■ Data for the task ■
○ ○ ○
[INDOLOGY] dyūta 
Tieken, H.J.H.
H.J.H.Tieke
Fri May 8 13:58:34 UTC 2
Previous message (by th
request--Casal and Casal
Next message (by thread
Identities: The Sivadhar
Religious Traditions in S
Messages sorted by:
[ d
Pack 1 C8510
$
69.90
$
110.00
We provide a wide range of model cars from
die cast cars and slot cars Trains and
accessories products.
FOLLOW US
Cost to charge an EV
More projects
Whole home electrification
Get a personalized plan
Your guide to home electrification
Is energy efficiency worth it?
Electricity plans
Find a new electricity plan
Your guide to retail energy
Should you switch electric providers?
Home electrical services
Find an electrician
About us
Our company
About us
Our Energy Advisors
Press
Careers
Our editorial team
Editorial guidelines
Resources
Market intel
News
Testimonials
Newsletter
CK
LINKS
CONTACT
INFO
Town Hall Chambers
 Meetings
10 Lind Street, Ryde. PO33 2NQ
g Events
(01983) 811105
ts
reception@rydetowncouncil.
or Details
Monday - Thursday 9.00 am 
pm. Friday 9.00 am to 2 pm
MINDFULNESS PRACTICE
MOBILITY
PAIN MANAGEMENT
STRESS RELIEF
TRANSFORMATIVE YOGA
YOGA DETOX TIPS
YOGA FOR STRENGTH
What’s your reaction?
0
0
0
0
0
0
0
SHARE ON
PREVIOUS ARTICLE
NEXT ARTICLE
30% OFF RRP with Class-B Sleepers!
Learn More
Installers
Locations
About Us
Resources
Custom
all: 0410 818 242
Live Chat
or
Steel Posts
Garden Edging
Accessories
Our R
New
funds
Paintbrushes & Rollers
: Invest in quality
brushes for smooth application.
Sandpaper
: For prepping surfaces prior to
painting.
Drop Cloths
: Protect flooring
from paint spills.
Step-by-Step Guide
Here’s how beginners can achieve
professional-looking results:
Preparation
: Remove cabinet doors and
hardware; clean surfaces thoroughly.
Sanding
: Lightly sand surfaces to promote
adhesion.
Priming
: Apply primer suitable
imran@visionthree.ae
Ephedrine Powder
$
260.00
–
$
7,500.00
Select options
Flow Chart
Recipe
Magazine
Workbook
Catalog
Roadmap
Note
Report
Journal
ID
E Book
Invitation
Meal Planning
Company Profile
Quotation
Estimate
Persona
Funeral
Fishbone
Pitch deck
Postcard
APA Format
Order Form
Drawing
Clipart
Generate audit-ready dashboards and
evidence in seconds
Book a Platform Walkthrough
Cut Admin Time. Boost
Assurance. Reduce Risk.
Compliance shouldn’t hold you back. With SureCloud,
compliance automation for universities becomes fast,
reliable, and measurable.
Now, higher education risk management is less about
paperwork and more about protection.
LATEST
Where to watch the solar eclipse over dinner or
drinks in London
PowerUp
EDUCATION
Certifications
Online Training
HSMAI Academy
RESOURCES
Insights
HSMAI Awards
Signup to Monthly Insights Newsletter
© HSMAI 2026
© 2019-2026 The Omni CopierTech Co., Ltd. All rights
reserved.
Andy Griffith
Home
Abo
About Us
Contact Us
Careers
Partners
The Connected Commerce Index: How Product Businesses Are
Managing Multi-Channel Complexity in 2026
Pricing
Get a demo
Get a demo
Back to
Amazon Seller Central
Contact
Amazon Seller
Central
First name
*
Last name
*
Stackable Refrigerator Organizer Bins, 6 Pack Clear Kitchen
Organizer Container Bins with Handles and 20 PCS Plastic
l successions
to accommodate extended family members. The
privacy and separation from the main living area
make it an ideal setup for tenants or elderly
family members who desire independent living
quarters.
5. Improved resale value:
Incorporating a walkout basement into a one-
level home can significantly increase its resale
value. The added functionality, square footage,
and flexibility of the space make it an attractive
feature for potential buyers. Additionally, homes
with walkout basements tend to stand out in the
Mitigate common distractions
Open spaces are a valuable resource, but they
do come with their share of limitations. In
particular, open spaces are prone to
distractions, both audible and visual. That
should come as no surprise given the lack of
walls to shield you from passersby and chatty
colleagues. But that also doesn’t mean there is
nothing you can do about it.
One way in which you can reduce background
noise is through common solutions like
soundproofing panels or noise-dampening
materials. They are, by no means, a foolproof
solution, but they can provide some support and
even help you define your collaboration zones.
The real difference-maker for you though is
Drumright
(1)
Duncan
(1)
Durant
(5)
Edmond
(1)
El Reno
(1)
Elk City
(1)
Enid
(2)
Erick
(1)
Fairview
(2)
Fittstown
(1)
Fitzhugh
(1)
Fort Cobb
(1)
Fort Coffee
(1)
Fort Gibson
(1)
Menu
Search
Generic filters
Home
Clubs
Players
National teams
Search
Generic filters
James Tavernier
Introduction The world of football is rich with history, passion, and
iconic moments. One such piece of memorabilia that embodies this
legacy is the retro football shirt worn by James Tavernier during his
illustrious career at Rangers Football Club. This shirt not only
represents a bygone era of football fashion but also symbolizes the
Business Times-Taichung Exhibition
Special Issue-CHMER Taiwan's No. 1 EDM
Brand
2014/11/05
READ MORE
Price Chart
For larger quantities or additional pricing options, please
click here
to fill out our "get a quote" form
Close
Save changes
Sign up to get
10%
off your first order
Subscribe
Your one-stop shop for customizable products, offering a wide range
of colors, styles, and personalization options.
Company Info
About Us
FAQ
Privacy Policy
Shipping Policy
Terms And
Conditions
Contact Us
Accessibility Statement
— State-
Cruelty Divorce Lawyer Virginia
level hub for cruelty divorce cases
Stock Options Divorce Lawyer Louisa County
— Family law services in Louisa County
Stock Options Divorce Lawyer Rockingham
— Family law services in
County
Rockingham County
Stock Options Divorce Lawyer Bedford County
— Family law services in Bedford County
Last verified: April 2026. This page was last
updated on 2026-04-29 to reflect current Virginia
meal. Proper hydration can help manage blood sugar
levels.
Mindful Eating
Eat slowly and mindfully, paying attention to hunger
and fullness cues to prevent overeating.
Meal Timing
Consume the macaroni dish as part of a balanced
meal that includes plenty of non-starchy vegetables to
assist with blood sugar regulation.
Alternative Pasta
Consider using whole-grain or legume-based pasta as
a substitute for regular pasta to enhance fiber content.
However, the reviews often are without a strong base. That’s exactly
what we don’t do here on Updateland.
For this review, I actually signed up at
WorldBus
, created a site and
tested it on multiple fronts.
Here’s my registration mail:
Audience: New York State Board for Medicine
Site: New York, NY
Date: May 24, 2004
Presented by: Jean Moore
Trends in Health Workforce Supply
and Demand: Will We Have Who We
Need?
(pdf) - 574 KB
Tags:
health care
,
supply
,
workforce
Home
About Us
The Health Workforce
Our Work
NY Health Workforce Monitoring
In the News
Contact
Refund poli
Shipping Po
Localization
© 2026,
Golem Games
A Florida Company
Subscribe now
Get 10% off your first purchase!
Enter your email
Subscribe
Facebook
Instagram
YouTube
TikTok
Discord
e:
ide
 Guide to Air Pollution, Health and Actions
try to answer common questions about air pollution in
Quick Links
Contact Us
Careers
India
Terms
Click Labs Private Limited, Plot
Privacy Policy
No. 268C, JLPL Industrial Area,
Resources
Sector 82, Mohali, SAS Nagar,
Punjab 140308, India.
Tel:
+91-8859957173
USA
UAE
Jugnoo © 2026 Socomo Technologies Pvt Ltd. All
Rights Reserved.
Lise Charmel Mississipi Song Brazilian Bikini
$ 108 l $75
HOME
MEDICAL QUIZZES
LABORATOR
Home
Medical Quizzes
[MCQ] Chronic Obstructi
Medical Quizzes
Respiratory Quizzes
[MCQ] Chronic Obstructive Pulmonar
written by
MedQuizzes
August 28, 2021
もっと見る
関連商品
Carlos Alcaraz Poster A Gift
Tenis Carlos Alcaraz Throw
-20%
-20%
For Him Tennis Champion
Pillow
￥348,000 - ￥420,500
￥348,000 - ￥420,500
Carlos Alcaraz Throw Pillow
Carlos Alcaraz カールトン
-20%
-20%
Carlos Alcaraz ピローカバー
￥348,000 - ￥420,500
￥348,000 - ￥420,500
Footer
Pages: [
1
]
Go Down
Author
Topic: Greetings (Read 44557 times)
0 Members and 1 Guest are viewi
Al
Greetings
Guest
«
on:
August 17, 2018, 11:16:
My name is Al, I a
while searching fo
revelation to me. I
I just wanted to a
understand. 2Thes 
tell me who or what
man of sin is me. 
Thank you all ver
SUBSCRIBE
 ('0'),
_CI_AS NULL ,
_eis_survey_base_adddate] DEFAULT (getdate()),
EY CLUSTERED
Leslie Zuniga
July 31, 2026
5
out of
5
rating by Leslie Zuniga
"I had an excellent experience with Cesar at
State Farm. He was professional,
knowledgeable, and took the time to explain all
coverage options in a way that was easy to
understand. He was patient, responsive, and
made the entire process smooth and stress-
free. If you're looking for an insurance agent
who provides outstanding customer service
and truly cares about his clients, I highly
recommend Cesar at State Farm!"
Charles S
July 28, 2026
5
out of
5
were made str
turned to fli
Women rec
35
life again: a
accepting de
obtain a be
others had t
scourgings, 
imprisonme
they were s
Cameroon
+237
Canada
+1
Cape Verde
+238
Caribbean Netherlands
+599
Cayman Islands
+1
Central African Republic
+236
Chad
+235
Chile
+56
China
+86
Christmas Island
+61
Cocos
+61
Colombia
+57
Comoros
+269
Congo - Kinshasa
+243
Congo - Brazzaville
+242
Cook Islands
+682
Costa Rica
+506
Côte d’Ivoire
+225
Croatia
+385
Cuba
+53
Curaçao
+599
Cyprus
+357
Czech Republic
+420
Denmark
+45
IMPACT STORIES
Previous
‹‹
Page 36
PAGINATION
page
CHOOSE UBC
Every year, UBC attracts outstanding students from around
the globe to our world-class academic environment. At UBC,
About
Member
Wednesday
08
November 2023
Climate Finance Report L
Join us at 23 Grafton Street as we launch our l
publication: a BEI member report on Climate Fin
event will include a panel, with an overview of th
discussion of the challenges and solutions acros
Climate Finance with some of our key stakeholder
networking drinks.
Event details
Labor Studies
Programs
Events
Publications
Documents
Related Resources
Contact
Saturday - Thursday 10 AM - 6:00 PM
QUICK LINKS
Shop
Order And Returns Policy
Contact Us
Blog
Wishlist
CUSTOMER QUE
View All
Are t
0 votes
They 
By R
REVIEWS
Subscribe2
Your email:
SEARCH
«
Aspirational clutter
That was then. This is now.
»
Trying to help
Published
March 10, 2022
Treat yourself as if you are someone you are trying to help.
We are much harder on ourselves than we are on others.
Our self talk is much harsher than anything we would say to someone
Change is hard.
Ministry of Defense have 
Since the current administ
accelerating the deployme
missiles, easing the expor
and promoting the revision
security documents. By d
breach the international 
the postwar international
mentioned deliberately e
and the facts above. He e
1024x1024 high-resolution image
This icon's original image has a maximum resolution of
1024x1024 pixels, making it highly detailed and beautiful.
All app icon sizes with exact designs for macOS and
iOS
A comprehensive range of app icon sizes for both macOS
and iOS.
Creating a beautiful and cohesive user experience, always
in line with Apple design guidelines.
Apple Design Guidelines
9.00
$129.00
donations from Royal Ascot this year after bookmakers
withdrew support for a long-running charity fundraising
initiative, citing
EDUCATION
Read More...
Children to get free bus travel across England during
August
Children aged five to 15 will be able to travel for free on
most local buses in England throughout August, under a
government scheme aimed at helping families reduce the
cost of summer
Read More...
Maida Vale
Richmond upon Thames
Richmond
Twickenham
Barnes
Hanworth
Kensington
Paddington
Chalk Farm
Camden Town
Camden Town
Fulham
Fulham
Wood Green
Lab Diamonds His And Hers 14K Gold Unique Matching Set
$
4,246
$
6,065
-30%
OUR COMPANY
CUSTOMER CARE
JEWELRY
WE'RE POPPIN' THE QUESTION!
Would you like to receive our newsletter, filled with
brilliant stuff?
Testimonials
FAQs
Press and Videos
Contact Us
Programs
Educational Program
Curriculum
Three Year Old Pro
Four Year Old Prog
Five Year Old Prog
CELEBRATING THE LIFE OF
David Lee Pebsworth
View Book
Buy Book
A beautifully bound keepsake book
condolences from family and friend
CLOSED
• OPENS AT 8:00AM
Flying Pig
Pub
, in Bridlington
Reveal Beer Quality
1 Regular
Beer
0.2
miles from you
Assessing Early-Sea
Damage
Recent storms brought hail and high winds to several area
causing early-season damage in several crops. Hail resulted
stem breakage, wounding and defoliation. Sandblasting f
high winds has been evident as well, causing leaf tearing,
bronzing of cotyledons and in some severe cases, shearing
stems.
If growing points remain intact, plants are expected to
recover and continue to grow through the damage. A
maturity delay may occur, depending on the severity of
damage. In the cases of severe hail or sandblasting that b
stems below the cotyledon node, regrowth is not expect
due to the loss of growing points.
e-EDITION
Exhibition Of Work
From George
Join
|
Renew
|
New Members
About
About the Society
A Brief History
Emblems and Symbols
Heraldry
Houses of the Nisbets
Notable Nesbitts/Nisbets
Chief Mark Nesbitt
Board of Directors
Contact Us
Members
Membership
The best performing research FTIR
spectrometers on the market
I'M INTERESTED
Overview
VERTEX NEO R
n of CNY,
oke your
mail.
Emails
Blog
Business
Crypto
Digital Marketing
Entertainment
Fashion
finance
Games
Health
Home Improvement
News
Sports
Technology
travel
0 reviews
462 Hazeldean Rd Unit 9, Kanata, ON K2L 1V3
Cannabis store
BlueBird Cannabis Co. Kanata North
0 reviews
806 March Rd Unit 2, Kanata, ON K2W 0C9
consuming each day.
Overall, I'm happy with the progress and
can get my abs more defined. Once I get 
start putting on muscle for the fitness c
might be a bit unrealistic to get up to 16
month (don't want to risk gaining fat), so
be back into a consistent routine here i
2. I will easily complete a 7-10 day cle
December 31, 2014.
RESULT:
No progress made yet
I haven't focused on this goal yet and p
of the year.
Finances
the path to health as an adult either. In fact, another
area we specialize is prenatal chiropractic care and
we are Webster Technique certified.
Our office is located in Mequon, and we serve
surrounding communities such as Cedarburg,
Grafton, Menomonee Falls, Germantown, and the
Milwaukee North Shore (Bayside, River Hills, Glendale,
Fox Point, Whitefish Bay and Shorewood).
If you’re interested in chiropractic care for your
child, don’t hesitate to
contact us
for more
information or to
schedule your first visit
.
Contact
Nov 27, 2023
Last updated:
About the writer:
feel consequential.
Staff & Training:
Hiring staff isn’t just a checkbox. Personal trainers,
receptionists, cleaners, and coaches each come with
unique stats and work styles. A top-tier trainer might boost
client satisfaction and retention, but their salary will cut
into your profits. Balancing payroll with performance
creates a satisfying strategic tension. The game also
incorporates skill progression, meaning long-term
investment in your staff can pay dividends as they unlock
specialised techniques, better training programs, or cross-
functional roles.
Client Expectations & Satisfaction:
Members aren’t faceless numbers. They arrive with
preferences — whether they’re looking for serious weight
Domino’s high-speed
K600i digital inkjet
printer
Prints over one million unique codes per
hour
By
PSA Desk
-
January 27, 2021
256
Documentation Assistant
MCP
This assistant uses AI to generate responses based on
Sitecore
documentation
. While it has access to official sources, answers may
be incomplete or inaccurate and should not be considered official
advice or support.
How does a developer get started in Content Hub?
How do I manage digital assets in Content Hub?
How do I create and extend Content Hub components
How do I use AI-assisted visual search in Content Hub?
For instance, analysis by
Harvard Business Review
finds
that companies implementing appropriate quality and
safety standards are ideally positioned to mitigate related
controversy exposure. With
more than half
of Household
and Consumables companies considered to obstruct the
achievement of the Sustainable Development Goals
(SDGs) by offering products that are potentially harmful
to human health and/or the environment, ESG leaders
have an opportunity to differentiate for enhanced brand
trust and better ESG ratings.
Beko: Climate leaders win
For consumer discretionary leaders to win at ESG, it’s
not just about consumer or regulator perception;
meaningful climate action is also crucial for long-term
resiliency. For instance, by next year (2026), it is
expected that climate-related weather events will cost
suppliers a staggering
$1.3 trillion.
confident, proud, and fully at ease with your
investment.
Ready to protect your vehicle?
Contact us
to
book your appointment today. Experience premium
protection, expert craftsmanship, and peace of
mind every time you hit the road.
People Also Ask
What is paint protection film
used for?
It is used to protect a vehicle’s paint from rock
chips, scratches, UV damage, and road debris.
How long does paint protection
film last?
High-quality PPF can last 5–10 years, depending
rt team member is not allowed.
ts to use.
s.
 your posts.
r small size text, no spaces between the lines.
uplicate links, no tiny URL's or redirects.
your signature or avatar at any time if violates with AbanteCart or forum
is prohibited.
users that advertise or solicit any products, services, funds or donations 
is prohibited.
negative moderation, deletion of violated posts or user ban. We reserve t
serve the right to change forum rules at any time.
○ ○ ○
The lines above, from the first through the one containing "from paint spills.", must be restated word for word, with nothing added.

■ Answer space ■
[INDOLOGY] dyūta 
Tieken, H.J.H.
H.J.H.Tieke
Fri May 8 13:58:34 UTC 2
Previous message (by th
request--Casal and Casal
Next message (by thread
Identities: The Sivadhar
Religious Traditions in S
Messages sorted by:
[ d
Pack 1 C8510
$
69.90
$
110.00
We provide a wide range of model cars from
die cast cars and slot cars Trains and
accessories products.
FOLLOW US
Cost to charge an EV
More projects
Whole home electrification
Get a personalized plan
Your guide to home electrification
Is energy efficiency worth it?
Electricity plans
Find a new electricity plan
Your guide to retail energy
Should you switch electric providers?
Home electrical services
Find an electrician
About us
Our company
About us
Our Energy Advisors
Press
Careers
Our editorial team
Editorial guidelines
Resources
Market intel
News
Testimonials
Newsletter
CK
LINKS
CONTACT
INFO
Town Hall Chambers
 Meetings
10 Lind Street, Ryde. PO33 2NQ
g Events
(01983) 811105
ts
reception@rydetowncouncil.
or Details
Monday - Thursday 9.00 am 
pm. Friday 9.00 am to 2 pm
MINDFULNESS PRACTICE
MOBILITY
PAIN MANAGEMENT
STRESS RELIEF
TRANSFORMATIVE YOGA
YOGA DETOX TIPS
YOGA FOR STRENGTH
What’s your reaction?
0
0
0
0
0
0
0
SHARE ON
PREVIOUS ARTICLE
NEXT ARTICLE
30% OFF RRP with Class-B Sleepers!
Learn More
Installers
Locations
About Us
Resources
Custom
all: 0410 818 242
Live Chat
or
Steel Posts
Garden Edging
Accessories
Our R
New
funds
Paintbrushes & Rollers
: Invest in quality
brushes for smooth application.
Sandpaper
: For prepping surfaces prior to
painting.
Drop Cloths
: Protect flooring
from paint spills.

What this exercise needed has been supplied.